At some point, young Milnes made his way to London, where he worked for a marble mason, and from 1841 he attended the Royal Academy Schools, having been recommended by Edward Hodges Baily. From then on he exhibited regularly at the Royal Academy (see "Thomas Milnes"). His career as a sculptor was established with dashing marble statues of Wellington at Traitor's Gate at the Tower of London (1848; now at the Royal Arsenal, Woolwich), and Nelson (first shown 1852; now in Cathedral Close, Norwich).
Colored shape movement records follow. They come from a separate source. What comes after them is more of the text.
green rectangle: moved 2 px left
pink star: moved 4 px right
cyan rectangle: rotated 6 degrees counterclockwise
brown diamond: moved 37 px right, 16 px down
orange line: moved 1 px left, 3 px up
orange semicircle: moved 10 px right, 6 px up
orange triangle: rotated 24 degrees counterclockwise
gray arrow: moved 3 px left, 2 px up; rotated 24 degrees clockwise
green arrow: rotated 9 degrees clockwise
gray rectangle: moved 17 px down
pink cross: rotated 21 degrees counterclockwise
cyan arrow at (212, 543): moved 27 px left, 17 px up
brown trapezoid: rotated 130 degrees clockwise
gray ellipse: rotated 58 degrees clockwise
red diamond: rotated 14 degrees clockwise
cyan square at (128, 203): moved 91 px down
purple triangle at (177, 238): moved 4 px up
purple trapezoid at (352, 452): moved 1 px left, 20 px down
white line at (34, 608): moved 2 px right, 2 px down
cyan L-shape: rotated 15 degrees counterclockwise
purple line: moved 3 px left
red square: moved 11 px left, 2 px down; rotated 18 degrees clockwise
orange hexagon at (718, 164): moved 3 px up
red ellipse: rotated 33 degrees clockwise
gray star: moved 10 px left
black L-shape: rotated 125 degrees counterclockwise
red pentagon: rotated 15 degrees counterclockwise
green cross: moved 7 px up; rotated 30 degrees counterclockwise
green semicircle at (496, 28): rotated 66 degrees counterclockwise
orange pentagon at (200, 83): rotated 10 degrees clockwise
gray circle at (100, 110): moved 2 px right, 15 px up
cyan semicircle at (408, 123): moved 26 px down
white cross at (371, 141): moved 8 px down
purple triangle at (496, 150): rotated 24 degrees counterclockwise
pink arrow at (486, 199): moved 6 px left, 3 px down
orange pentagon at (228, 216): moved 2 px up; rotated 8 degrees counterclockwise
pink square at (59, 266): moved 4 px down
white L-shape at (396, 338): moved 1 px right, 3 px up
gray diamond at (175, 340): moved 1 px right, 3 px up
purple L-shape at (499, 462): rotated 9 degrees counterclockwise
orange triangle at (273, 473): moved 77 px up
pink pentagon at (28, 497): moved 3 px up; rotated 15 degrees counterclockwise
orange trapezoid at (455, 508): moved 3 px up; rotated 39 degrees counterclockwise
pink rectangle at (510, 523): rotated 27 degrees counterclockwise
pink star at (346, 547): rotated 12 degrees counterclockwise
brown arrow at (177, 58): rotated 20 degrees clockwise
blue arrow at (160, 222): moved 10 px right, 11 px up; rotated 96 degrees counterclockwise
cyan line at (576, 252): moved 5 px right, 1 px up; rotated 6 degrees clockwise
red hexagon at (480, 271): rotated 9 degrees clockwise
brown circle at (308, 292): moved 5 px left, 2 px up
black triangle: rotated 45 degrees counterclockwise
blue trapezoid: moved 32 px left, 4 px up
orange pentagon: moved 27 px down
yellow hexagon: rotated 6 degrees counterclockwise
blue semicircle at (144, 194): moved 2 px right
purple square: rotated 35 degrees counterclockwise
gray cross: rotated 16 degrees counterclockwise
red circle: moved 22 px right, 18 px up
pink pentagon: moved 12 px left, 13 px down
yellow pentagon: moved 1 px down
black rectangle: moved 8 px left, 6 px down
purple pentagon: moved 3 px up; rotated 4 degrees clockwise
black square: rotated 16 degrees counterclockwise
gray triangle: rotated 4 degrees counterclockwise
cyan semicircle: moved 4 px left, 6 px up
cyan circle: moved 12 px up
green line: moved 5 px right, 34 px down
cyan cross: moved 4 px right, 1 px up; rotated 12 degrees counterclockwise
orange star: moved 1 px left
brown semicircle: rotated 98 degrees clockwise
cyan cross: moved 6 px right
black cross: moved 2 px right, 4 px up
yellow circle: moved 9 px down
But a number of his exhibits were animals or animal groups, and his bust of the wealthy industrialist Titus Salt, with an angora goat and alpaca on the pedestal base (1856), suggests that this is where his chief talent lay.

Milnes had clearly made his name as an animal sculptor by 1858, when he was asked to model the lions for the base of Nelson's Column. Baily might have had a hand in the commission as well. However, the models of his huge individualised beasts found no favour — perhaps they were altogether too naturalistic — and to Milnes's dismay the commission was handed over instead to Sir Edwin Landseer. Luckily, Salt saw the lions in the studio and made sure that the work was carried through. They were then installed in Salt's model mill-town of Saltaire instead, where they couch in prominent positions outside two key buildings. There, they have achieved almost as much fame and perhaps excited more admiration than they would have done in London, without the indignity of being climbed over and sat upon.

Milnes had several London addresses in the sixties, all in the Euston area: "for many years he had a house and studio in Euston Square" (Athenaeum, 640). But he must have spent time in Yorkshire as well, where he was responsible for the architectural sculpture of Saltaire's main buildings. Sadly, he seems to have faded into obscurity after his retirement. — Jacqueline Banerjee




The Athenaeum, Part I, 19 May 1888, p. 640. Google Books. Web. 29 September 2011. (Note: this is a letter printed after Milnes's death; only snippets of it are available here).

Read, Benedict. Victorian Sculpture. New Haven & London: Yale University Press, 1982.

Speel, Bob. Thomas Milnes. Web. 29 September 2011.

"Statues, Memorials, &c." Building News and Engineering Journal, Vol. 17. 15 October 1869: 296. Google Books. Web. 29 September 2011.

"Thomas Milnes." Mapping the Practice and Profession of Sculpture in Britain and Ireland, 1851-1951. University of Glasgow site. Web. 29 September 2011.